### WHAT TO WORK ON
Excluding pictures, give the entries again exactly as they appear.

(Dataset items)
.....
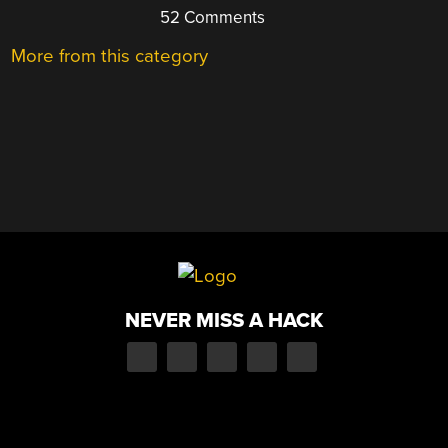
52 Comments
More from this category
NEVER MISS A HACK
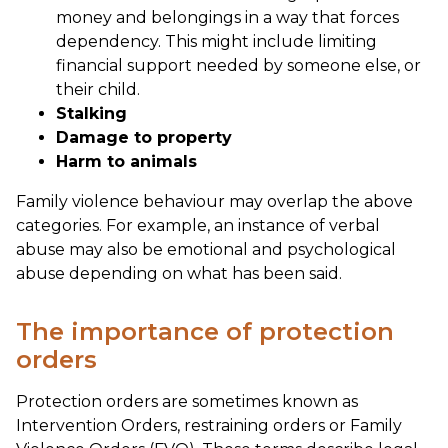
money and belongings in a way that forces
dependency. This might include limiting
financial support needed by someone else, or
their child.
Stalking
Damage to property
Harm to animals
Family violence behaviour may overlap the above
categories. For example, an instance of verbal
abuse may also be emotional and psychological
abuse depending on what has been said.
The importance of protection
orders
Protection orders are sometimes known as
Intervention Orders, restraining orders or Family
.....
### EXPECTED ANSWER
52 Comments
More from this category
NEVER MISS A HACK
money and belongings in a way that forces
dependency. This might include limiting
financial support needed by someone else, or
their child.
Stalking
Damage to property
Harm to animals
Family violence behaviour may overlap the above
categories. For example, an instance of verbal
abuse may also be emotional and psychological
abuse depending on what has been said.
The importance of protection
orders
Protection orders are sometimes known as
Intervention Orders, restraining orders or Family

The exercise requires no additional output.